Exploring Strategies for Personalized Radiation Therapy Part I Unlocking Response-Related Tumor Subregions with Class Activation Mapping
Hao Peng, Steve Jiang, Robert Timmerman

TL;DR
This paper compares radiomics, gradient features, and CNNs with Class Activation Mapping for predicting tumor response in personalized radiation therapy, highlighting CAM's superior spatial detail and generalization in identifying resistant tumor regions.
Contribution
It introduces the use of pixel-wise CAM with CNNs to identify response-related tumor subregions, enhancing spatial interpretability and potential for personalized treatment adaptation.
Findings
Pixel-wise CAM outperforms radiomics and gradient methods in accuracy.
CAM provides detailed spatial insights into tumor response.

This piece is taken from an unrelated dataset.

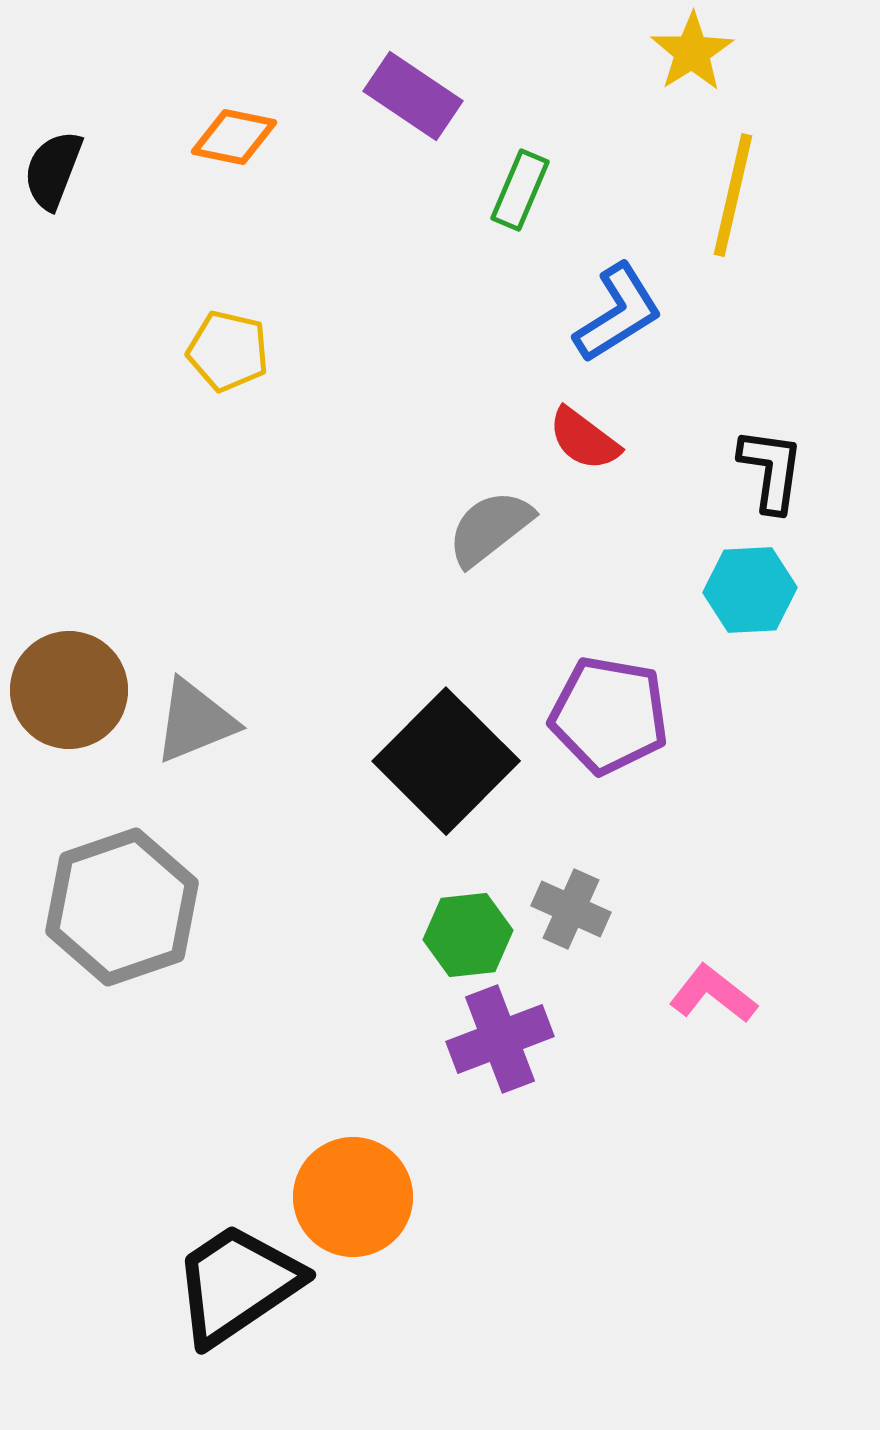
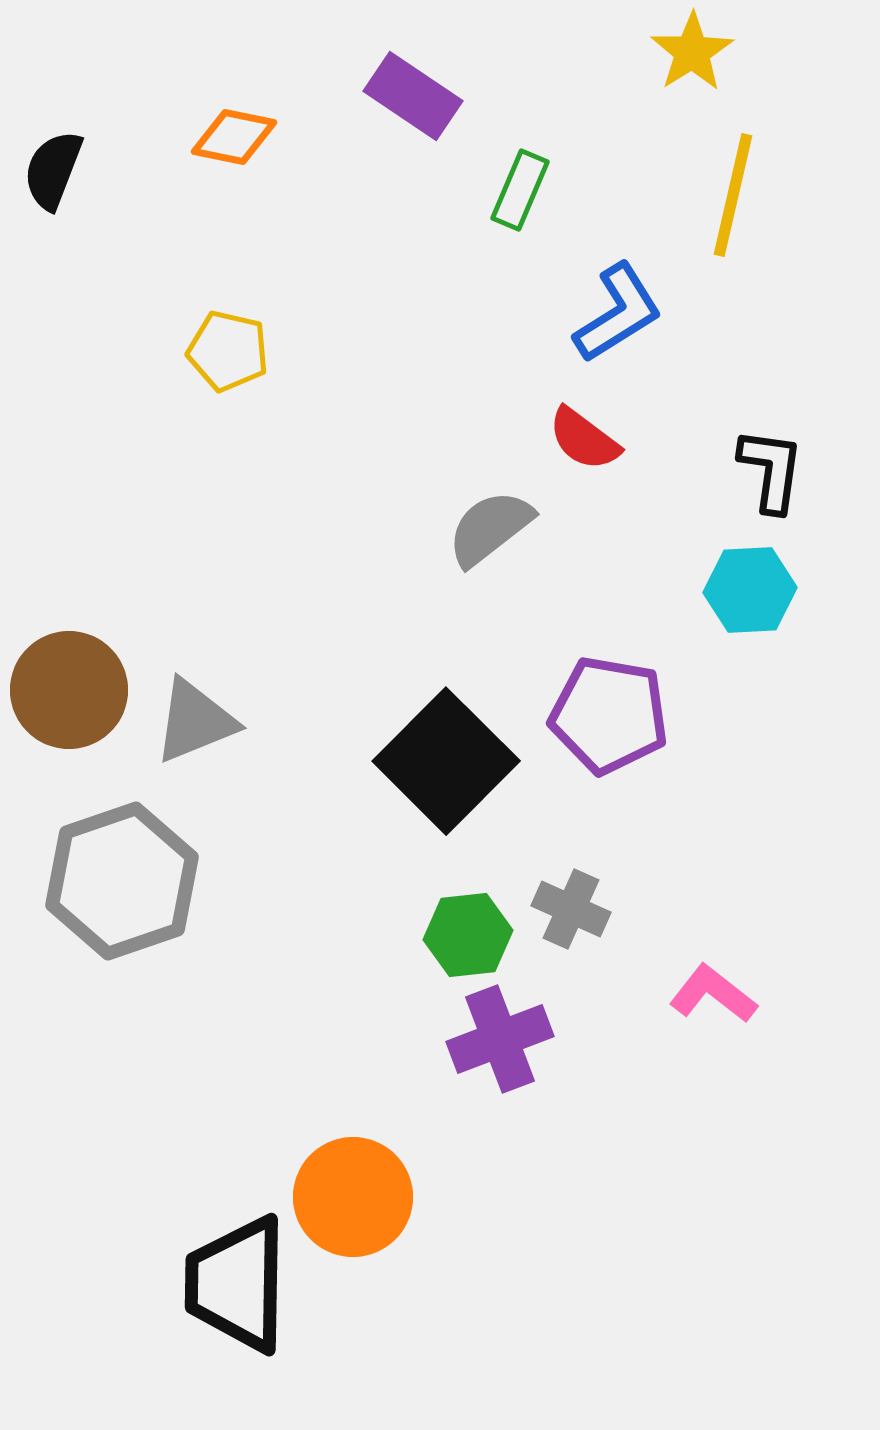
gray hexagon: moved 26 px up
black trapezoid: rotated 55 degrees counterclockwise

Activated regions may indicate radio-resistant areas.
Abstract
Personalized precision radiation therapy requires more than simple classification, it demands the identification of prognostic, spatially informative features and the ability to adapt treatment based on individual response. This study compares three approaches for predicting treatment response: standard radiomics, gradient based features, and convolutional neural networks enhanced with Class Activation Mapping. We analyzed 69 brain metastases from 39 patients treated with Gamma Knife radiosurgery. An integrated autoencoder classifier model was used to predict whether tumor volume would shrink by more than 20 percent at a three months follow up, framed as a binary classification task. The results highlight their strength in hierarchical feature extraction and the classifiers discriminative capacity. Among the models, pixel wise CAM provides the most detailed spatial insight, identifying…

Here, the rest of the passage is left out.